Irán ejecuta a joven atleta y desata nuevas críticas por represión
El atleta iraní Saleh Mohammadi, de 19 años, fue ejecutado públicamente este jueves tras ser condenado a muerte por el presunto asesinato de un policía, en un caso que ha generado nuevas críticas contra el sistema judicial iraní.
La ejecución fue confirmada por la organización Iran Human Rights, que denunció el hecho como parte de un patrón de represión en un contexto de creciente descontento social en el país.
Según informó la agencia Mizan, vinculada al Poder Judicial iraní, Mohammadi fue ejecutado junto a Mehdi Ghasemi y Saeid Davudi en la ciudad de Qom, tras ser declarados culpables de asesinato y de realizar acciones operativas en favor de Israel y Estados Unidos.
Los tres fueron sentenciados por el delito de moharebeh —enemistad contra Dios—, una figura legal utilizada en Irán para castigar delitos considerados contra la seguridad pública, el islam o el espionaje.
De acuerdo con las autoridades, las ejecuciones se llevaron a cabo luego de que el Tribunal Supremo confirmara las sentencias y se completaran los procedimientos legales, en presencia de sus abogados defensores.
El caso y las acusaciones
Según la versión oficial, los hechos ocurrieron el 8 de enero, cuando los acusados atacaron con armas blancas a dos agentes de seguridad en distintos puntos de Qom, causando su muerte.
Las autoridades señalaron que los tres fueron detenidos en operativos de seguridad e inteligencia y que confesaron los crímenes durante el proceso judicial, además de reconstruir los hechos.

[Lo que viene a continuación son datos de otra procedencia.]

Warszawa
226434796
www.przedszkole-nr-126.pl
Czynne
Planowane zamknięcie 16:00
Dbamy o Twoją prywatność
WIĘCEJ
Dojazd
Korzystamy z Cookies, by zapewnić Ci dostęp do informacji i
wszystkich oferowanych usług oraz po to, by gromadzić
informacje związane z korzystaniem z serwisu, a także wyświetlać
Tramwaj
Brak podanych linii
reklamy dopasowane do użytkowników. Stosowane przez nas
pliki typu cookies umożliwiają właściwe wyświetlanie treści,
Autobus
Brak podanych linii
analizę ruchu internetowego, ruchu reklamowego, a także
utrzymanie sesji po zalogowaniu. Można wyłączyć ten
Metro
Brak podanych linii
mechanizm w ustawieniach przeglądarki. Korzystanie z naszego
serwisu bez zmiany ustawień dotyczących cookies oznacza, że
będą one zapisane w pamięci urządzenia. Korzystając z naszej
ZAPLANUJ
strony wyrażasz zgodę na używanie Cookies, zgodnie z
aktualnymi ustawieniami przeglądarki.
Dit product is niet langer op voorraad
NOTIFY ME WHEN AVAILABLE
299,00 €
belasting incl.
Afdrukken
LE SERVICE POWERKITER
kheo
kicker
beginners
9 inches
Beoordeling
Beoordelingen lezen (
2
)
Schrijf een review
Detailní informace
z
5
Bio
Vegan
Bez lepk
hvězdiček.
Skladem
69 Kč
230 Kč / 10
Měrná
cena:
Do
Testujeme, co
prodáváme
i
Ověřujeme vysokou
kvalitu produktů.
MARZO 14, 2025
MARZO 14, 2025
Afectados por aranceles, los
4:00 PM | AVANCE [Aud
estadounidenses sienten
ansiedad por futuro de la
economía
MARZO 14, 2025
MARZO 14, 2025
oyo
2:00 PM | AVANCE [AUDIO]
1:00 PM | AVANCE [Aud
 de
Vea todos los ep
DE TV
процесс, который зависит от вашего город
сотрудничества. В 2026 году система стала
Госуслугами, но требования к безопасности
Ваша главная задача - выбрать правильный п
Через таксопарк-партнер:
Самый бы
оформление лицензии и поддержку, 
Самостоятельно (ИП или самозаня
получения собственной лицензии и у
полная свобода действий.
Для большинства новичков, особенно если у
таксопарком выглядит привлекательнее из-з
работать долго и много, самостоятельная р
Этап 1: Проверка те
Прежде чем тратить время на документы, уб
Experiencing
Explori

Denuncias y contexto de represión
Organizaciones de derechos humanos han cuestionado el caso y lo vinculan a un contexto más amplio de represión estatal. Las protestas antigubernamentales registradas en enero, que exigían el fin de la República Islámica, fueron reprimidas con violencia.
Según cifras oficiales, estas manifestaciones dejaron 3.117 muertos. Sin embargo, la organización opositora HRANA, con sede en Estados Unidos, eleva la cifra a más de 7.000 fallecidos y continúa verificando otros 11.000 casos, además de estimar unos 53.000 detenidos.
A esto se suma el incremento de ejecuciones en el país. De acuerdo con datos de la ONU, Irán ejecutó a unas 1.500 personas en 2025, lo que representa un aumento del 50 % respecto al año anterior.